Gentrack Group, which develops utilities and airports software, reported a 49 per cent drop in full-year profit, missing its initial public offer forecast, but beating the downgraded guidance it gave just five weeks after listing on the share market.
Net profit dropped to $3.4 million, or 5 cents per share, in the 12 months ended September 30, from $6.9 million, or 12 cents, a year earlier, the Auckland based company said in a statement. That was ahead of the downgraded guidance for annual earnings to be between $2.5 million and $2.8 million it gave in May, though still below the $3.7 million it initially flagged in its prospectus.

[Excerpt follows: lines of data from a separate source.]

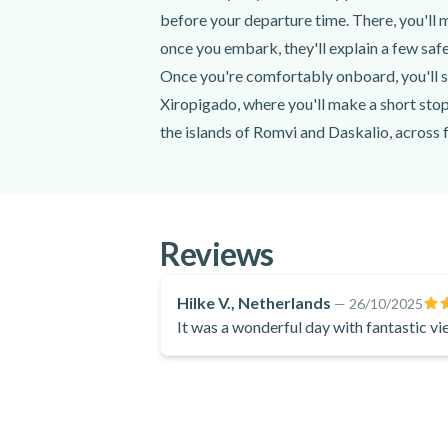
Local wines, refreshments, beers, Ouzo, 
before your departure time. There, you'll
Snorkelling equipment
once you embark, they'll explain a few safe
SUP board
Once you're comfortably onboard, you'll s
Bluetooth speaker
GoPro Camera
Xiropigado, where you'll make a short stop
the islands of Romvi and Daskalio, across 
Excluded
All throughout your full-day private boat 
that the crew will lend you. And when it's t
Transportation to the meeting point
accompanied by Greek wine, soft drinks, be
Don't forget to bring a swimsuit, a towel, s
Reviews
Do not forget to bring
anything else you might need (snacks, medic
Swimsuit
Don't miss your chance to explore one of G
Hilke V., Netherlands
—
26/10/2025
Sunglasses
It was a wonderful day with fantastic vi
interesting facts about the area and bring
Towel
Sunscreen
Hat
Comfortable clothes
A light jacket or shawl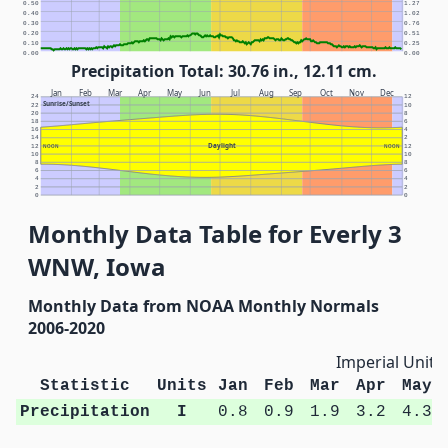
0.50
1.27
0.40
1.02
0.30
0.76
0.20
0.51
0.10
0.25
0.00
0.00
Precipitation Total: 30.76 in., 12.11 cm.
Jan
Feb
Mar
Apr
May
Jun
Jul
Aug
Sep
Oct
Nov
Dec
24
12
Sunrise/Sunset
22
10
20
8
18
6
16
4
14
2
Daylight
12
NOON
NOON
12
10
10
8
8
6
6
4
4
2
2
0
0
Monthly Data Table for Everly 3
WNW, Iowa
Monthly Data from NOAA Monthly Normals
2006-2020
Imperial Units
Statistic
Units
Jan
Feb
Mar
Apr
May
Precipitation
I
0.8
0.9
1.9
3.2
4.3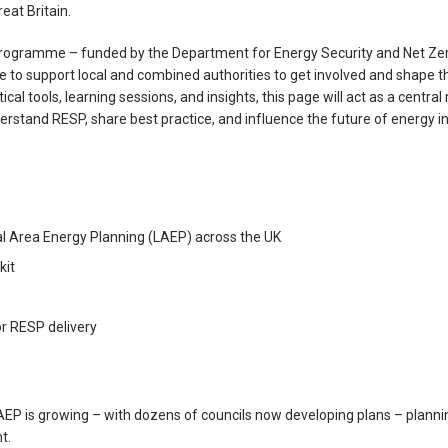
eat Britain.
rogramme – funded by the Department for Energy Security and Net Ze
re to support local and combined authorities to get involved and shape
al tools, learning sessions, and insights, this page will act as a central
rstand RESP, share best practice, and influence the future of energy in
l Area Energy Planning (LAEP) across the UK
kit
 RESP delivery
 is growing – with dozens of councils now developing plans – planni
t.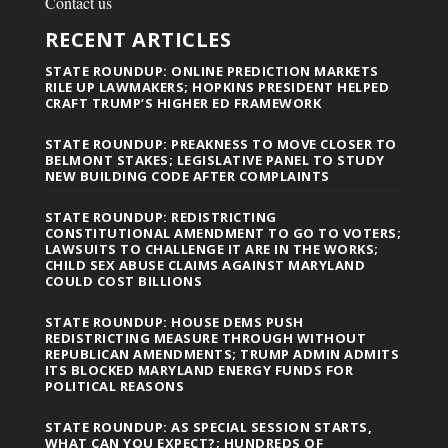
Contact us
RECENT ARTICLES
STATE ROUNDUP: ONLINE PREDICTION MARKETS
RILE UP LAWMAKERS; HOPKINS PRESIDENT HELPED
CRAFT TRUMP’S HIGHER ED FRAMEWORK
STATE ROUNDUP: PREAKNESS TO MOVE CLOSER TO
BELMONT STAKES; LEGISLATIVE PANEL TO STUDY
NEW BUILDING CODE AFTER COMPLAINTS
STATE ROUNDUP: REDISTRICTING
CONSTITUTIONAL AMENDMENT TO GO TO VOTERS;
LAWSUITS TO CHALLENGE IT ARE IN THE WORKS;
CHILD SEX ABUSE CLAIMS AGAINST MARYLAND
COULD COST BILLIONS
STATE ROUNDUP: HOUSE DEMS PUSH
REDISTRICTING MEASURE THROUGH WITHOUT
REPUBLICAN AMENDMENTS; TRUMP ADMIN ADMITS
ITS BLOCKED MARYLAND ENERGY FUNDS FOR
POLITICAL REASONS
STATE ROUNDUP: AS SPECIAL SESSION STARTS,
WHAT CAN YOU EXPECT?; HUNDREDS OF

Operating revenue fell 4 per cent to $38.5 million, short of the prospectus forecast for sales of $40.6 million, while underlying earnings before interest, depreciation and amortisation (Ebitda) of $13 million was $1.1 million shy of the offer document's expectations.
Read more:
• Stock Takes: Our IPO winners and losers
• FMA clears Gentrack on prospectus
Gentrack chief executive James Docking said operationally 2014 was a good year for Gentrack although a couple of unforeseen project issues impacted the results. Its first water billing project in the UK had gone well and will go live early next year while its profitable UK business had grown by 40 per cent. It also successfully completed a complex enterprise implementation of its first network billing product in Australia, establishing its credentials in that market, Docking said.